In the event that the elections are postponed Musharraf’s government is scheming to extend the tenure of the existing assemblies and use the present Electoral College to get Musharraf re-elected as President of Pakistan. This was iterated by Shujaat Hussain who said that in case of emergency, the tenure of assemblies could be extended to another year, according to the Constitution.
As expected the opposition will invoke the Supreme Court to annul the election. Furthermore, the separation of powers between the President and the COAS mandates careful revision of the constitution. In both cases, Musharraf wants a compliant Chief Justice to uphold his actions. However, Chief Justice Iftikhar has demonstrated in the Steel Mill case and the missing person’s saga that he is a formidable opponent. This explains why Chief Justice Iftikhar has been removed now. After all, Chief Justice Iftikhar has gone on record to state that the law will run its course should the government impose emergency in the country.

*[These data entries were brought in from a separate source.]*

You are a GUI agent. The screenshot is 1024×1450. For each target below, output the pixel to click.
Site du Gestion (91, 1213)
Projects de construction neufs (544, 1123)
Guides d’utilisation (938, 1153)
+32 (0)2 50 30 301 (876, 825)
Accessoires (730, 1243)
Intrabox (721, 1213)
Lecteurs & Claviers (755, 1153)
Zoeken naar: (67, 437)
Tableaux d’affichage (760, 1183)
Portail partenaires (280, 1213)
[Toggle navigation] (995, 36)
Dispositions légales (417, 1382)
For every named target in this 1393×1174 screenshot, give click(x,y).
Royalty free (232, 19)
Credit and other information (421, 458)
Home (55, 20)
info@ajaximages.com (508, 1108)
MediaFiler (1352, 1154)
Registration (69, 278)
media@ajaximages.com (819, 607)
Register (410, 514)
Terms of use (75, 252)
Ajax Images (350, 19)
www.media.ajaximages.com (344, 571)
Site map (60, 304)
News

Clearly, the first five decades of Pakistan’s existence illustrates that whether the government is civil or military, the US has never been interested in promoting democracy. America’s sole interest has been to strengthen the army and use it as an instrument to preserve her interests in the Pakistan and beyond. During Musharraf’s rule, America has fortified the institution of the Pakistan army to such an extent that even if Musharraf was to become incapacitated in any way, another General–General Hyat– lying in wait would quickly take over. This was echoed by Robert Richer, who was associate director of operations in 2004 and 2005 for the Central Intelligence Agency said, “If something happened to Musharraf tomorrow, another general would step in.”
The opposition and the people of Pakistan must understand that the main issue is not the sanctity of the constitution. The constitution is merely a colonial vestige intended to prevent Pakistan’s liberation from American-imperialism. The real issue is to pressurise the army to liberate itself and Pakistan from American hegemony and then to re-establish the caliphate, which will defend the separation of powers between the military, the executive and the judiciary.